The best thing about this financing option is the easy approval process. Your lender will focus on more factors than only your credit score. When it comes to extending purchase order funding, financial institutions focus on your customer’s payment reputation.
Ways Purchase Order Funding Can Help Your Business
This type of funding can improve your business cash flow. If you get more cash, you can start fulfilling larger orders, therefore, speeding your business growth. After you get purchase order funding, you’ll establish a long-term relationship with your lender.

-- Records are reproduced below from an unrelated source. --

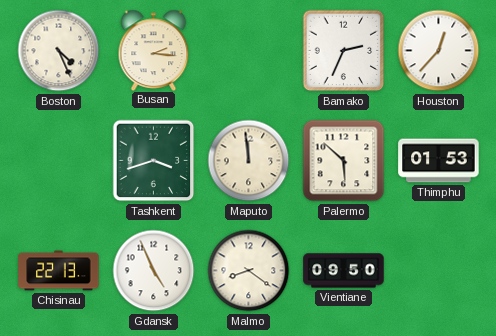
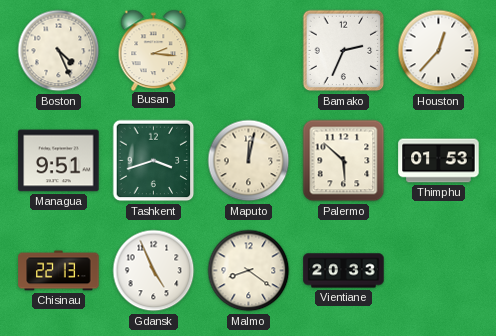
Managua: none -> 9:51
Maputo: 11:59 -> 12:02
Vientiane: 09:50 -> 20:33
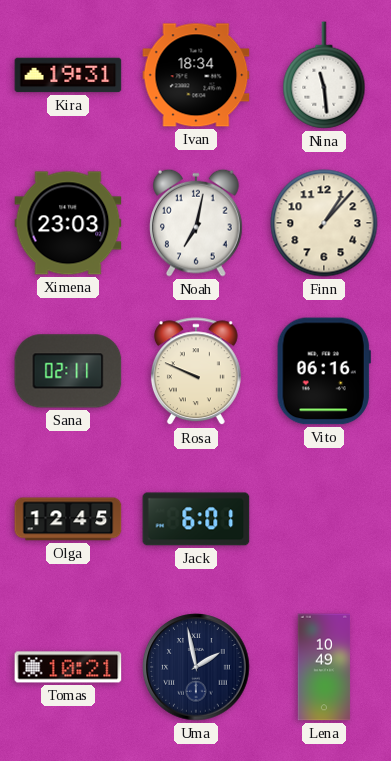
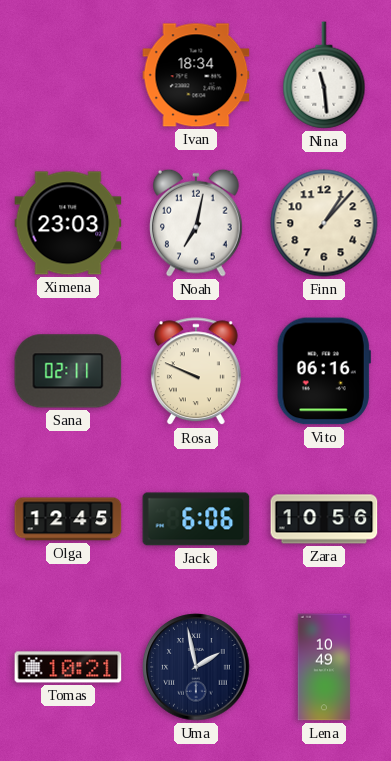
Kira: 19:31 -> none
Jack: 6:01 -> 6:06
Zara: none -> 10:56
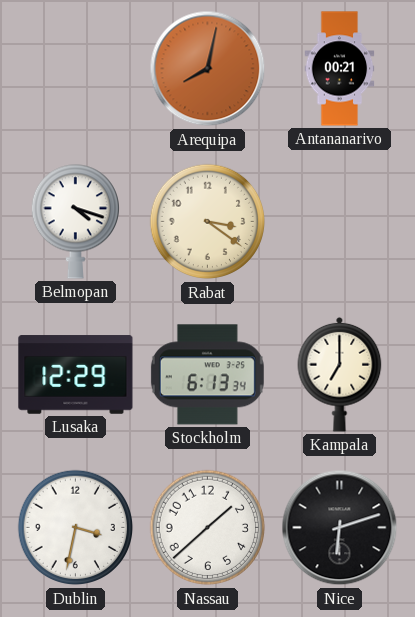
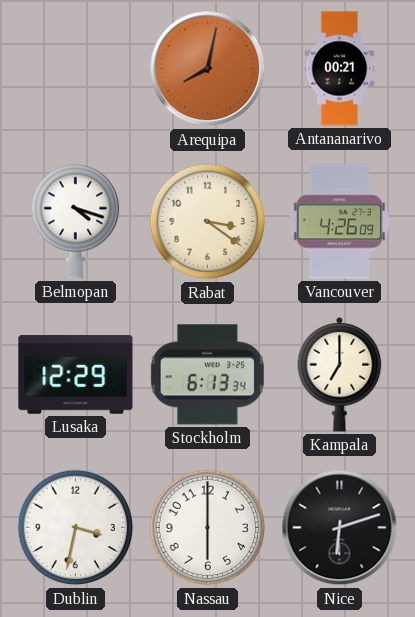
Vancouver: none -> 4:26
Nassau: 1:38 -> 6:00
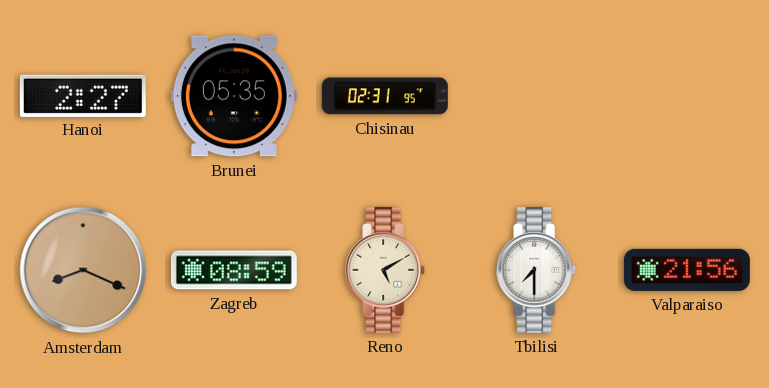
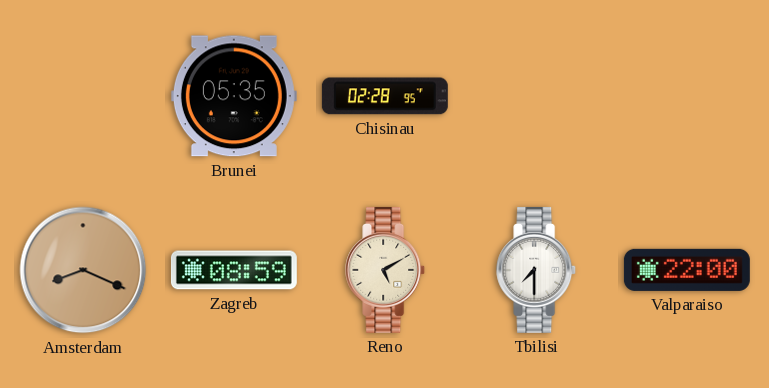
Hanoi: 2:27 -> none
Chisinau: 02:31 -> 02:28
Valparaiso: 21:56 -> 22:00
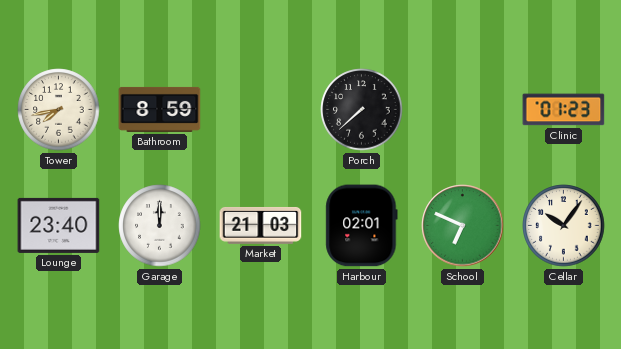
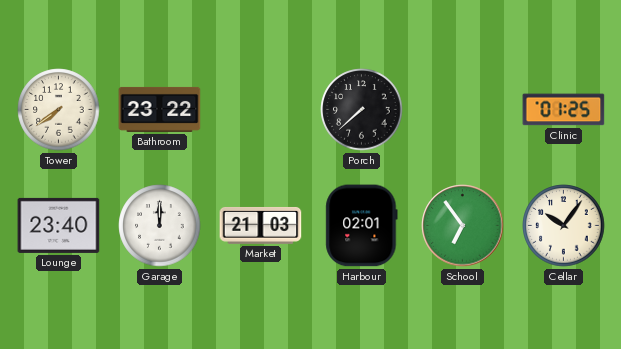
Tower: 7:43 -> 7:39
Bathroom: 8:59 -> 23:22
Clinic: 01:23 -> 01:25
School: 6:49 -> 6:54
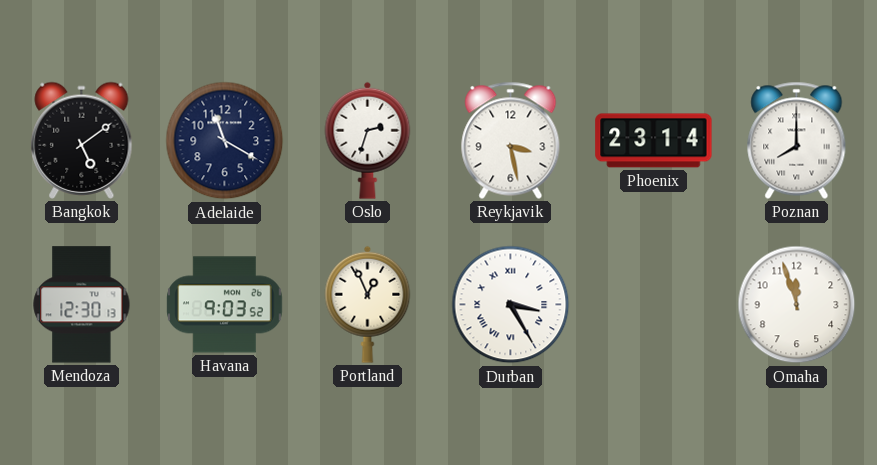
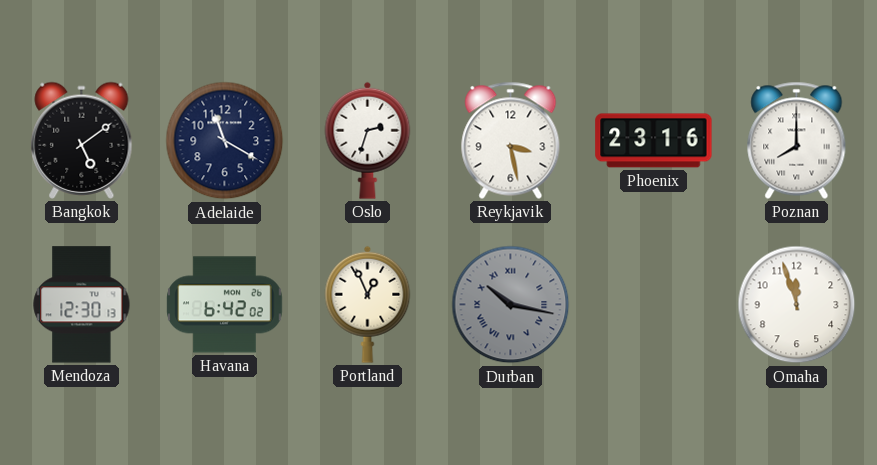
Phoenix: 23:14 -> 23:16
Havana: 9:03 -> 6:42
Durban: 3:25 -> 10:17
Durban dial: white -> grey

This financial institution will keep providing the funding you need to cover your business needs if you meet your financial obligations. Also, purchase order funding won’t drain your cash since you won’t have to make monthly payments.
Instead, your customer will pay your invoice to your lender. The company will deduct the applicable fees, principal, and send you the remaining funds.
Should You Consider Alternative Business Financing Options?
You should always consider alternative funding options such as purchase order financing to improve your business cash flow. These financing options will help you focus on growing your business instead of your financials. Before applying for this type of financing, you should consult several lenders.
Start by searching online for “purchase order funding options near me” and narrow down a list of potential companies. Contact them and ask their representatives about their application process, approval requirements and potential fees.
While you may be in a hurry, it’s important to do your homework to choose the right lender. The best lender will provide fast funding and explain their process in detail. Don’t leave money on the table and get the financing you need today!